REQUIRED ACTION:
What is needed is an exact copy of every entry below, minus the images.

RECORDS:
__________

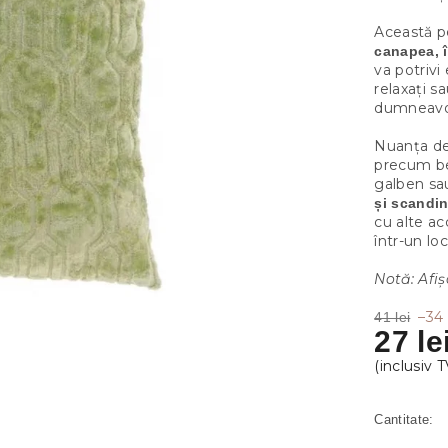
Această p
canapea, î
va potrivi
relaxați s
dumneavoa
Nuanța de 
precum bej
galben sau
și scandi
cu alte ac
într-un loc
Notă: Afiș
–34
41 lei
27 le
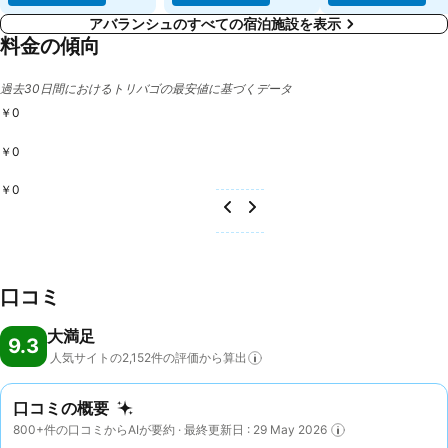
アバランシュのすべての宿泊施設を表示
料金の傾向
過去30日間におけるトリバゴの最安値に基づくデータ
￥0
￥0
￥0
口コミ
大満足
9.3
人気サイトの2,152件の評価から算出
口コミの概要
800+件の口コミからAIが要約 · 最終更新日 : 29 May 2026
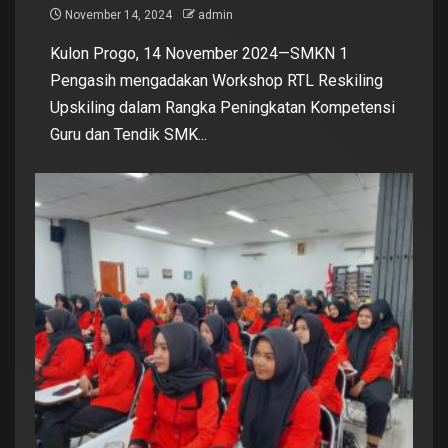
November 14, 2024
admin
Kulon Progo, 14 November 2024—SMKN 1
Pengasih mengadakan Workshop RTL Reskiling
Upskiling dalam Rangka Peningkatan Kompetensi
Guru dan Tendik SMK...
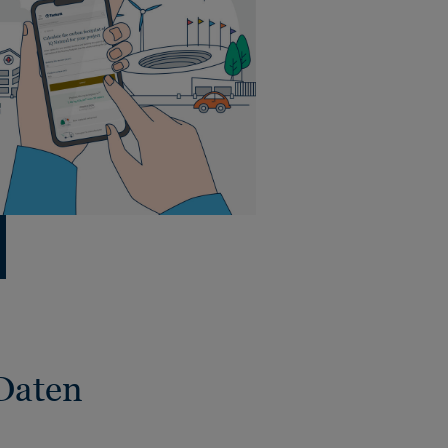
Daten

__________

SOLUTION BELOW:
Această p
canapea, î
va potrivi
relaxați s
dumneavoa
Nuanța de 
precum bej
galben sau
și scandi
cu alte ac
într-un loc
Notă: Afiș
–34
41 lei
27 le
アバランシュのすべての宿泊施設を表示
料金の傾向
過去30日間におけるトリバゴの最安値に基づくデータ
￥0
￥0
￥0
口コミ
大満足
9.3
人気サイトの2,152件の評価から算出
口コミの概要
800+件の口コミからAIが要約 · 最終更新日 : 29 May 2026
November 14, 2024
admin
Kulon Progo, 14 November 2024—SMKN 1
Pengasih mengadakan Workshop RTL Reskiling
Upskiling dalam Rangka Peningkatan Kompetensi
Guru dan Tendik SMK...
Daten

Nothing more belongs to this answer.